§ **Exercise data**:

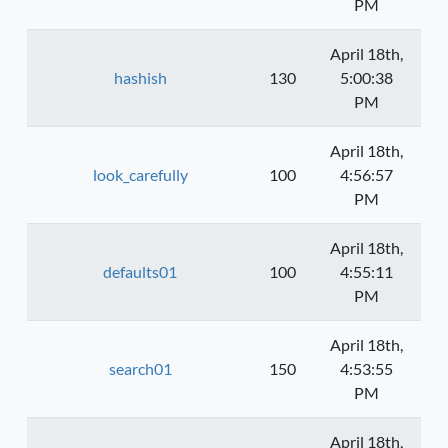
PM
April 18th,
hashish
130
5:00:38
PM
April 18th,
look_carefully
100
4:56:57
PM
April 18th,
defaults01
100
4:55:11
PM
April 18th,
search01
150
4:53:55
PM
April 18th,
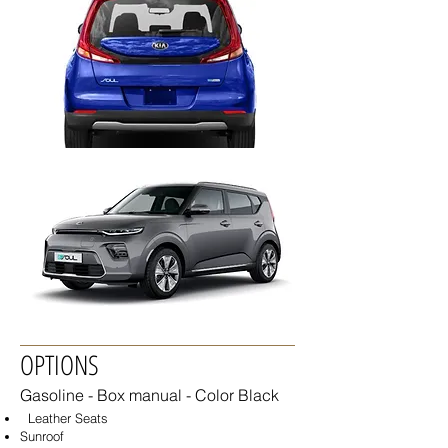
OPTIONS
Gasoline - Box
manual - Color Black
Leather Seats
Sunroof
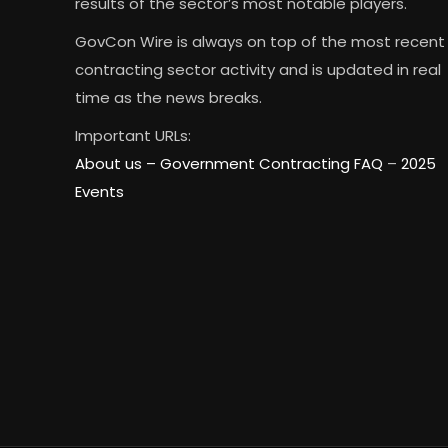
results of the sector’s most notable players.
GovCon Wire is always on top of the most recent
contracting sector activity and is updated in real
time as the news breaks.
Important URLs:
About us –
Government Contracting FAQ
–
2025
Events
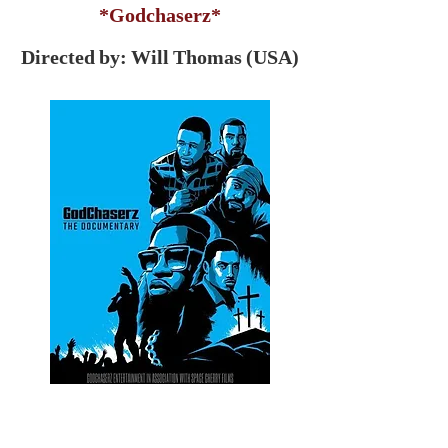
*Godchaserz*
Directed by: Will Thomas (USA)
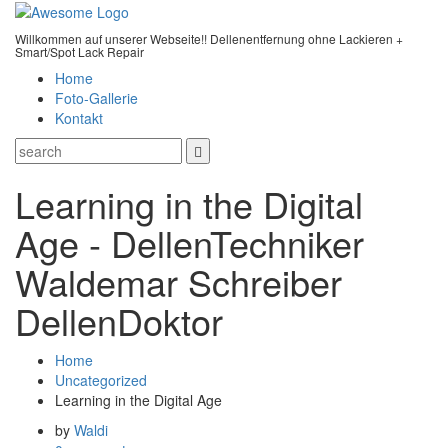
Willkommen auf unserer Webseite!! Dellenentfernung ohne Lackieren +
Smart/Spot Lack Repair
Home
Foto-Gallerie
Kontakt
Learning in the Digital
Age - DellenTechniker
Waldemar Schreiber
DellenDoktor
Home
Uncategorized
Learning in the Digital Age
by
Waldi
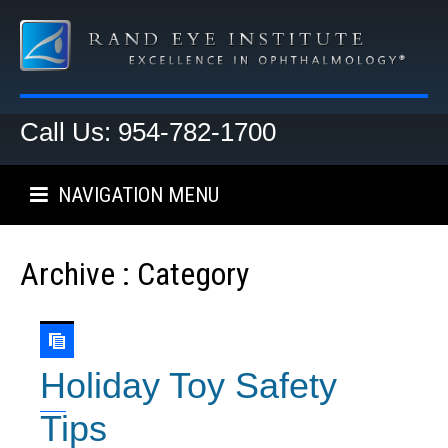
Call Us: 954-782-1700
NAVIGATION MENU
Archive : Category
Holiday Toy Safety
Tips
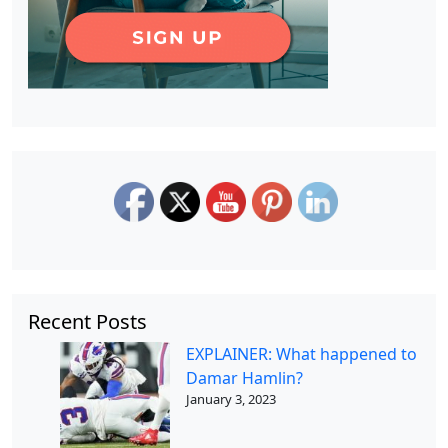
Recent Posts
EXPLAINER: What happened to
Damar Hamlin?
January 3, 2023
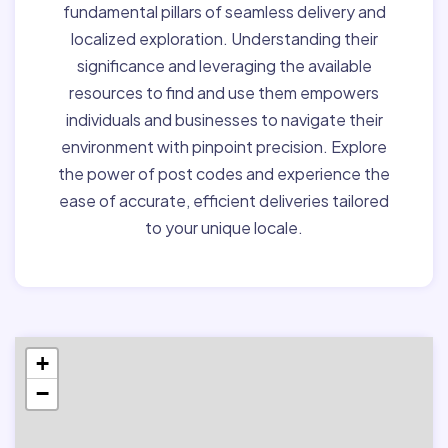
fundamental pillars of seamless delivery and
localized exploration. Understanding their
significance and leveraging the available
resources to find and use them empowers
individuals and businesses to navigate their
environment with pinpoint precision. Explore
the power of post codes and experience the
ease of accurate, efficient deliveries tailored
to your unique locale.
+
−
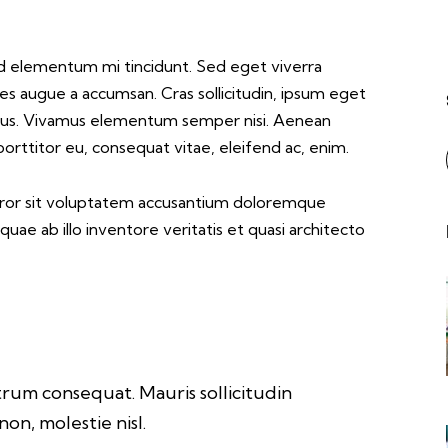
les augue a accumsan. Cras sollicitudin, ipsum eget
apibus. Vivamus elementum semper nisi. Aenean
 porttitor eu, consequat vitae, eleifend ac, enim.
error sit voluptatem accusantium doloremque
ae ab illo inventore veritatis et quasi architecto
trum consequat. Mauris sollicitudin
on, molestie nisl.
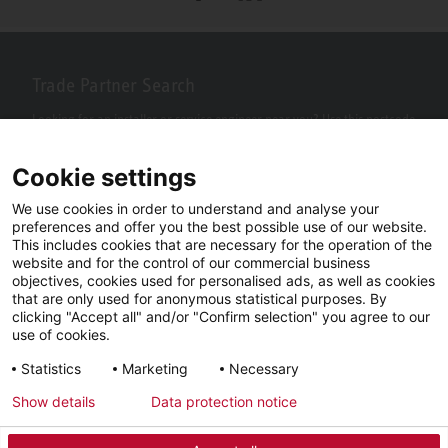
Trade Partner Search
Looking for an installer or service engineer near you? Use this postcode
search to find your nearest partners.
Cookie settings
We use cookies in order to understand and analyse your
preferences and offer you the best possible use of our website.
This includes cookies that are necessary for the operation of the
website and for the control of our commercial business
objectives, cookies used for personalised ads, as well as cookies
that are only used for anonymous statistical purposes. By
clicking "Accept all" and/or "Confirm selection" you agree to our
use of cookies.
Facebook
YouTube
LinkedIn
Statistics
Marketing
Necessary
Instagram
Show details
Data protection notice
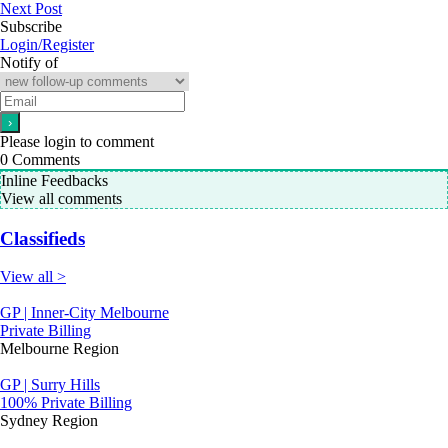
Next Post
Subscribe
Login/Register
Notify of
Please login to comment
0
Comments
Inline Feedbacks
View all comments
Classifieds
View all >
GP | Inner-City Melbourne
Private Billing
Melbourne Region
GP | Surry Hills
100% Private Billing
Sydney Region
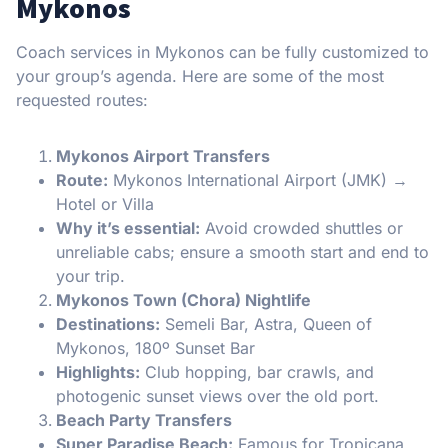
Mykonos
Coach services in Mykonos can be fully customized to
your group’s agenda. Here are some of the most
requested routes:
Mykonos Airport Transfers
Route:
Mykonos International Airport (JMK) →
Hotel or Villa
Why it’s essential:
Avoid crowded shuttles or
unreliable cabs; ensure a smooth start and end to
your trip.
Mykonos Town (Chora) Nightlife
Destinations:
Semeli Bar, Astra, Queen of
Mykonos, 180º Sunset Bar
Highlights:
Club hopping, bar crawls, and
photogenic sunset views over the old port.
Beach Party Transfers
Super Paradise Beach:
Famous for Tropicana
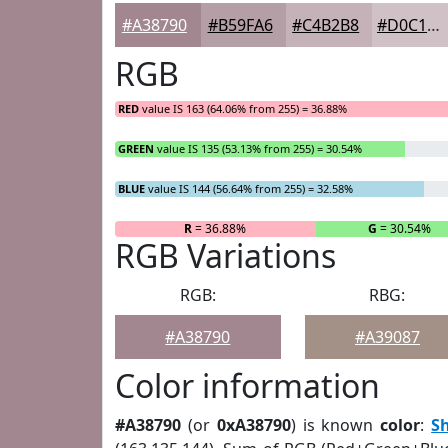
#A38790
#B59FA6
#C4B2B8
#D0C1C6
RGB
RED
value IS 163 (64.06% from 255) = 36.88%
GREEN
value IS 135 (53.13% from 255) = 30.54%
BLUE
value IS 144 (56.64% from 255) = 32.58%
R
= 36.88%
G
= 30.54%
RGB Variations
RGB:
RBG:
#A38790
#A39087
Color information
#A38790
(or
0xA38790
) is known
color
:
S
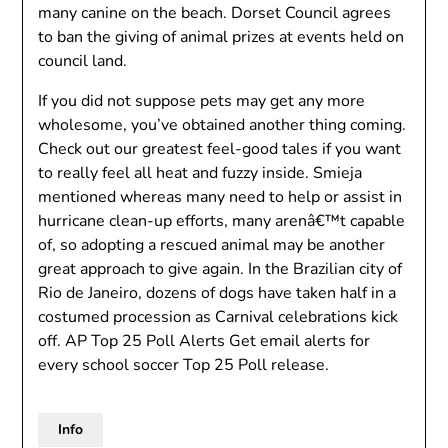
many canine on the beach. Dorset Council agrees
to ban the giving of animal prizes at events held on
council land.
If you did not suppose pets may get any more
wholesome, you’ve obtained another thing coming.
Check out our greatest feel-good tales if you want
to really feel all heat and fuzzy inside. Smieja
mentioned whereas many need to help or assist in
hurricane clean-up efforts, many arenâ€™t capable
of, so adopting a rescued animal may be another
great approach to give again. In the Brazilian city of
Rio de Janeiro, dozens of dogs have taken half in a
costumed procession as Carnival celebrations kick
off. AP Top 25 Poll Alerts Get email alerts for
every school soccer Top 25 Poll release.
Info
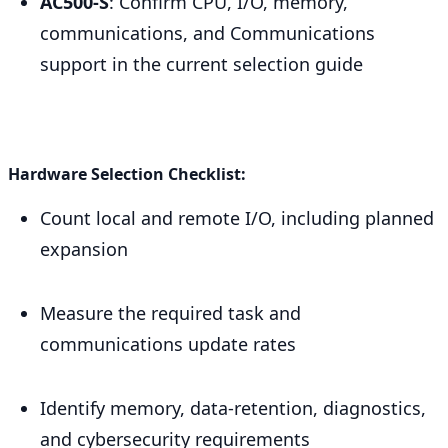
AC500-S
: Confirm CPU, I/O, memory,
communications, and Communications
support in the current selection guide
Hardware Selection Checklist:
Count local and remote I/O, including planned
expansion
Measure the required task and
communications update rates
Identify memory, data-retention, diagnostics,
and cybersecurity requirements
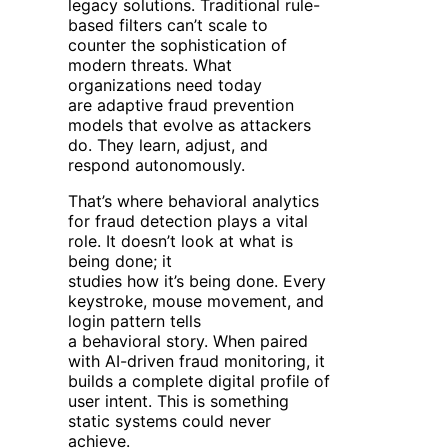
legacy solutions. Traditional rule-
based filters can’t scale to
counter the sophistication of
modern threats. What
organizations need today
are adaptive fraud prevention
models that evolve as attackers
do. They learn, adjust, and
respond autonomously.
That’s where behavioral analytics
for fraud detection plays a vital
role. It doesn’t look at what is
being done; it
studies how
it’s being done. Every
keystroke, mouse movement, and
login pattern tells
a behavioral story. When paired
with AI-driven fraud monitoring, it
builds a complete digital profile of
user intent. This is something
static systems could never
achieve.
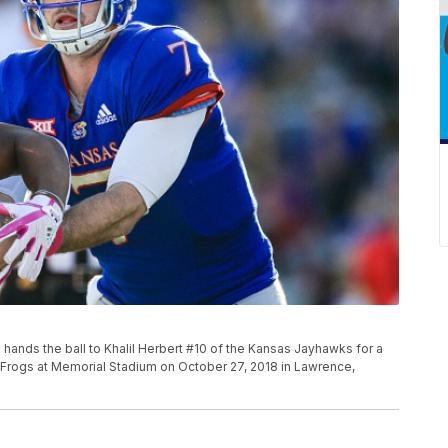
ds the ball to Khalil Herbert #10 of the Kansas Jayhawks for a
d Frogs at Memorial Stadium on October 27, 2018 in Lawrence,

§ **What needs to be done**: The expected output is the lines above from the one containing "Recent Posts" to the one containing "Cookie settings", both ends included, reproduced exactly with every picture left out.

§ **Solution for this problem**:
Recent Posts
EXPLAINER: What happened to
Damar Hamlin?
January 3, 2023
fundamental pillars of seamless delivery and
localized exploration. Understanding their
significance and leveraging the available
resources to find and use them empowers
individuals and businesses to navigate their
environment with pinpoint precision. Explore
the power of post codes and experience the
ease of accurate, efficient deliveries tailored
to your unique locale.
+
−
les augue a accumsan. Cras sollicitudin, ipsum eget
apibus. Vivamus elementum semper nisi. Aenean
 porttitor eu, consequat vitae, eleifend ac, enim.
error sit voluptatem accusantium doloremque
ae ab illo inventore veritatis et quasi architecto
trum consequat. Mauris sollicitudin
on, molestie nisl.
Trade Partner Search
Looking for an installer or service engineer near you? Use this postcode
search to find your nearest partners.
Cookie settings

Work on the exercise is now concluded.